I've Been Mugged Blog

Symantec recently launched its Norton Online Risk Calculator, an online tool that computes the black-market value of a consumer's sensitive personal data. I tried this calculator to see what it was all about.

First, the calculator asks basic information about your online habits and general demographic data (e.g., gender, age range, whether you have an e-mail account, etc.). Smartly, the calculator asks you for an age range and not your specific birth date. Otherwise, I wouldn't have completed the calculator.

Second, the calculator ask questions about whether you do banking and shopping online. The tool includes related questions about whether you bank online and pay bills online. It also asks if you shop online with a debit card, and whether you have installed and use anti-virus and spyware software on your computer. The calculator asks a very relevant question about whether you disclose on social media sites your birth date. The calculator also asks you to estimate to the total value of your online accounts and what you think thieves would pay for your sensitive personal data (e.g., name, address, birthdate, and bank account information).

Prior I've Been Mugged posts have explored the value of stolen consumer data, the risks of disclosing your birth date on social media sites, how to create strong online passwords, how to avoid getting your e-mail account hacked, and how to recognize phishing e-mail spam and sites. Unfortunately, many consumers believe their computers are protected by anti-virus software when in fact they aren't. And, it is extremely difficult to tell when your computer is infected by spyware and botnet software.

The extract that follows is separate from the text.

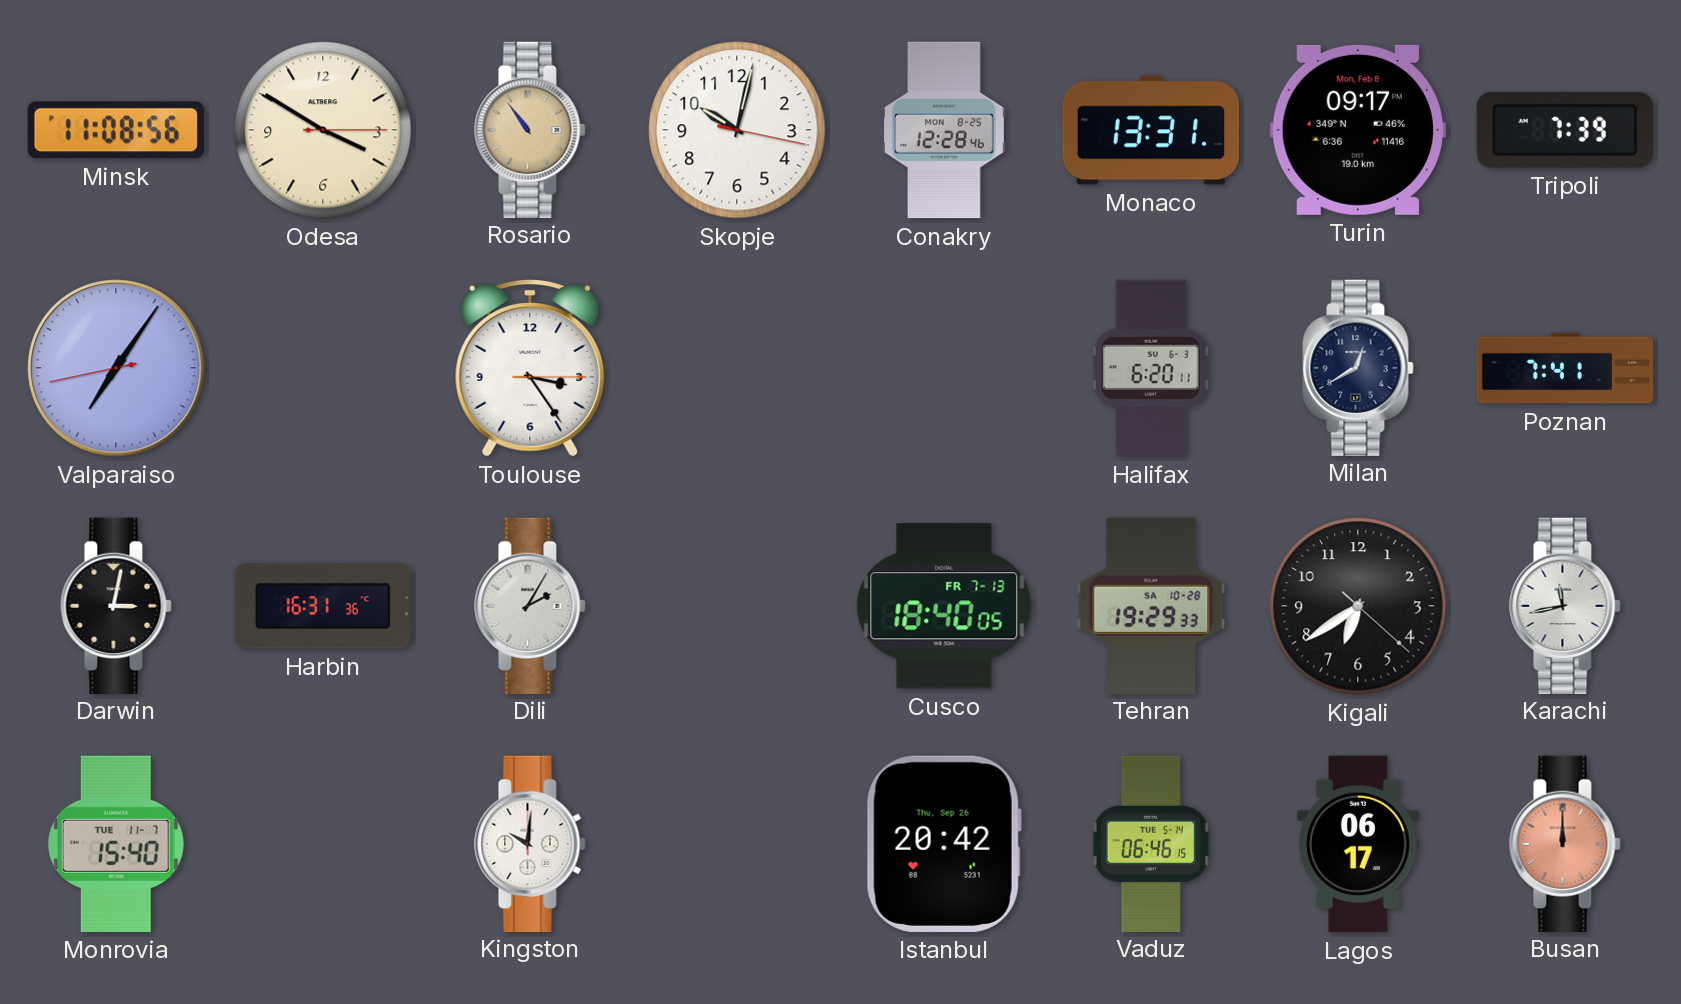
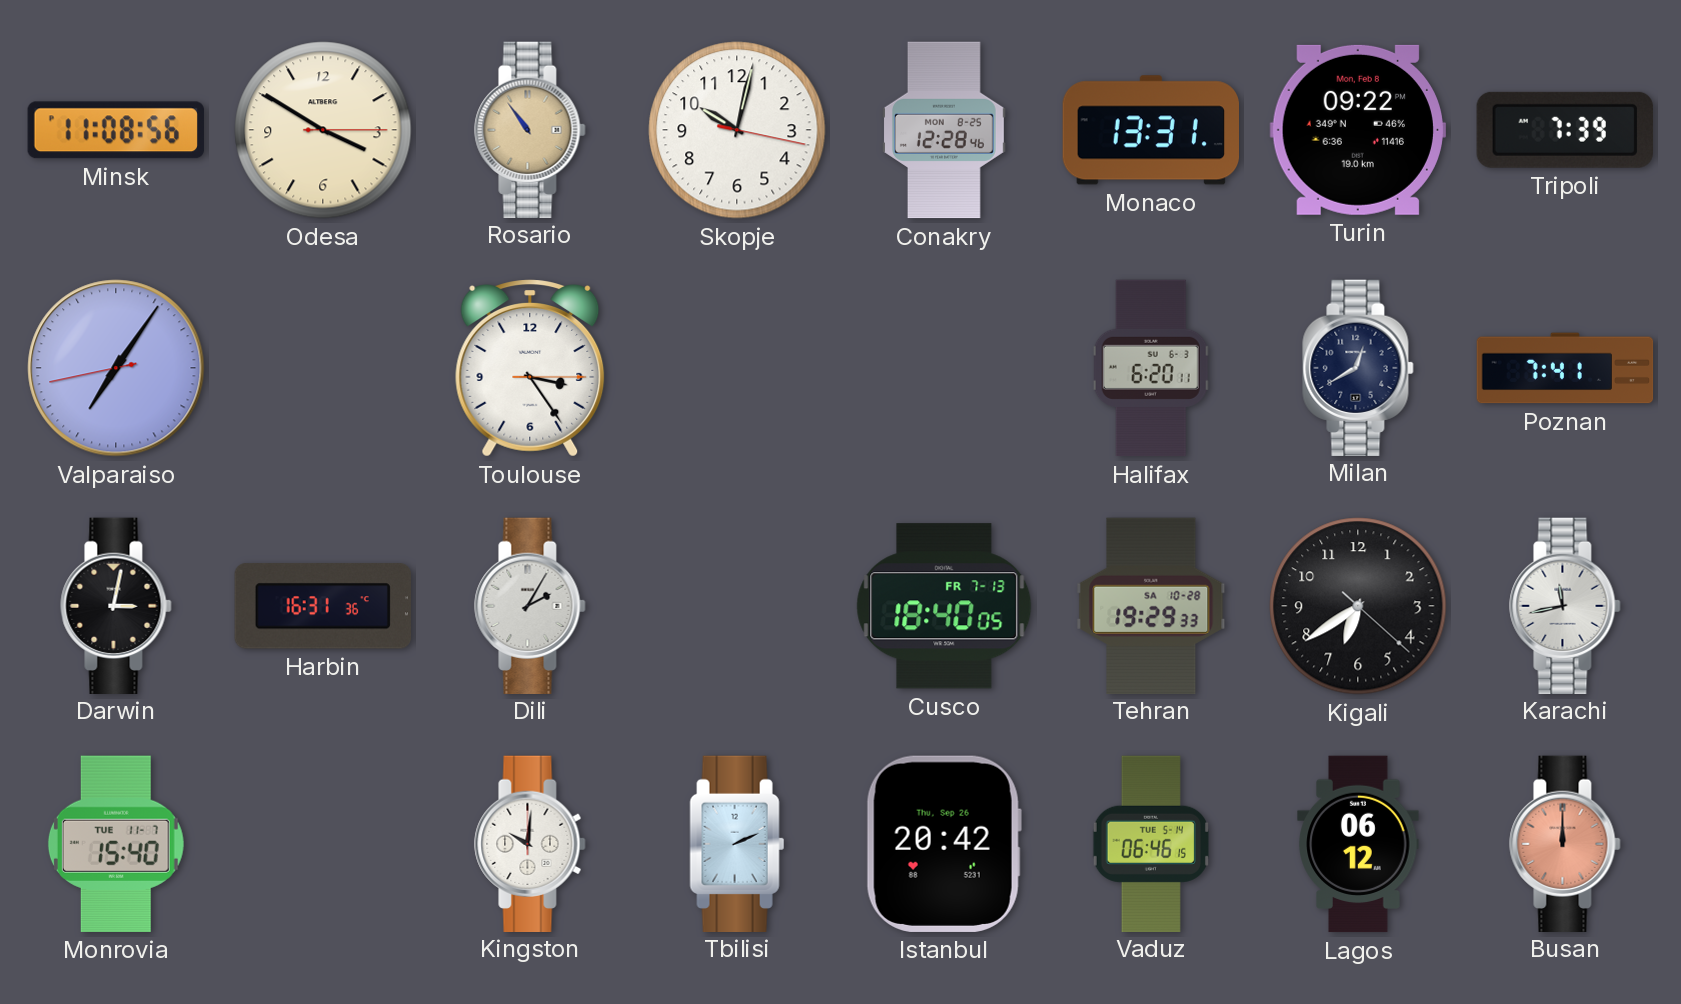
Turin: 09:17 -> 09:22
Tbilisi: none -> 2:11
Lagos: 06:17 -> 06:12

According to the Symantec calculator, my sensitive personal data is worth about $30.29.

Is this risk calculator any good? Part of me feels that it is a slick method to advertise their Norton anti-virus software. After you complete the calculator, the site does present a couple of their software products. Like any other viral application, the site presents a "Send to a Friend" link at the end, hoping you will disclose your friends' e-mail addresses and tell your friends about the risk calculator. I did not refer any friends.

Symantec could have done a better job with this calculator. Why?

1. The calculator should have been produced as a secure site (https://), which it isn't.
2. The calculator is a Flash application and the site does not disclose how it uses the Flash cookie on the consumer's computer.
3. The calculator does not state what it will do with your answers, how long it will store them, and what other companies it will share the information with. The site has a general link to Symantec's Privacy Policy.
4. The calculator does not ask if your sensitive personal data has actually been exposed already during a data breach, nor did it ask if the consumer monitors their credit reports with a credit monitoring service, nor did it ask if the consumer already protects their credit report data with a Security Freeze.
5. The calculator did not ask any questions about whether you use RFID or contactless credit/debit cards.

My recommendation: skip this site. It's just not worth it. I expected something far more rigorous from a security software company.